Sonic hedgehog (SHH) is a morphogen that are essential to early patterning in the developing embryo. SHH binds to the Patched receptor which in the absence of SHH inhibits the Smoothened receptor. Activated Smoothened in turn causes Gli1, Gli2, and Gli3 to be translocated into the nucleus where they activate target genes such at PTCH1 and Engrailed.

== Fruit fly ==
Drosophila melanogaster has an unusual developmental system, in which the first thirteen cell divisions of the embryo occur within a syncytium prior to cellularization. Essentially the embryo remains a single cell with over 8000 nuclei evenly spaced near the membrane until the fourteenth cell division, when independent membranes furrow between the nuclei, separating them into independent cells. As a result, in fly embryos transcription factors such as Bicoid or Hunchback can act as morphogens because they can freely diffuse between nuclei to produce smooth gradients of concentration without relying on specialized intercellular signalling mechanisms. Although there is some evidence that homeobox transcription factors similar to these can pass directly through cell membranes, this mechanism is not believed to contribute greatly to morphogenesis in cellularized systems.

In most developmental systems, such as human embryos or later Drosophila development, syncytia occur only rarely (such as in skeletal muscle), and morphogens are generally secreted signalling proteins. These proteins bind to the extracellular domains of transmembrane receptor proteins, which use an elaborate process of signal transduction to communicate the level of morphogen to the nucleus.

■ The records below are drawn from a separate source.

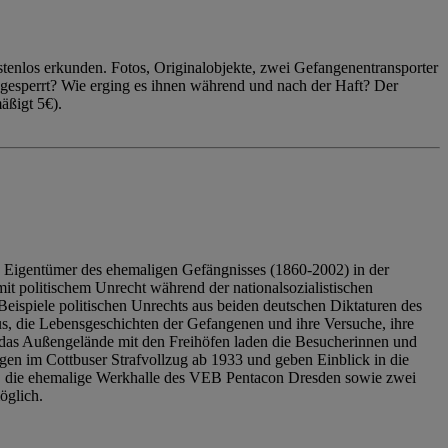
enlos erkunden. Fotos, Originalobjekte, zwei Gefangenentransporter
ngesperrt? Wie erging es ihnen während und nach der Haft? Der
äßigt 5€).
 Eigentümer des ehemaligen Gefängnisses (1860-2002) in der
it politischem Unrecht während der nationalsozialistischen
eispiele politischen Unrechts aus beiden deutschen Diktaturen des
us, die Lebensgeschichten der Gefangenen und ihre Versuche, ihre
das Außengelände mit den Freihöfen laden die Besucherinnen und
en im Cottbuser Strafvollzug ab 1933 und geben Einblick in die
, die ehemalige Werkhalle des VEB Pentacon Dresden sowie zwei
öglich.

The nuclear targets of signal transduction pathways are usually transcription factors, whose activity is regulated in a manner that reflects the level of morphogen received at the cell surface. Thus, secreted morphogens act to generate gradients of transcription factor activity just like those that are generated in the syncitial Drosophila embryo.

Discrete target genes respond to different thresholds of morphogen activity. The expression of target genes is controlled by segments of DNA called 'enhancers' to which transcription factors bind directly. Once bound, the transcription factor then stimulates or inhibits the transcription of the gene and thus controls the level of expression of the gene product (usually a protein). 'Low-threshold' target genes require only low levels of morphogen activity to be regulated and feature enhancers that contain many high-affinity binding sites for the transcription factor. 'High-threshold' target genes have relatively fewer binding sites or low-affinity binding sites that require much greater levels of transcription factor activity to be regulated.

The general mechanism by which the morphogen model works, can explain the subdivision of tissues into patterns of distinct cell types, assuming it is possible to create and maintain a gradient. However, the morphogen model is often invoked for additional activities such as controlling the growth of the tissue or orienting the polarity of cells within it (for example, the hairs on your forearm point in one direction) which cannot be explained by model.

== Eponyms ==

The organizing role that morphogens play during animal development was acknowledged in the 2014 naming of a new beetle genus, Morphogenia. The type species, Morphogenia struhli, was named in honour of Gary Struhl, the US developmental biologist who was instrumental in demonstrating that the decapentaplegic and wingless genes encode proteins that function as morphogens during Drosophila development.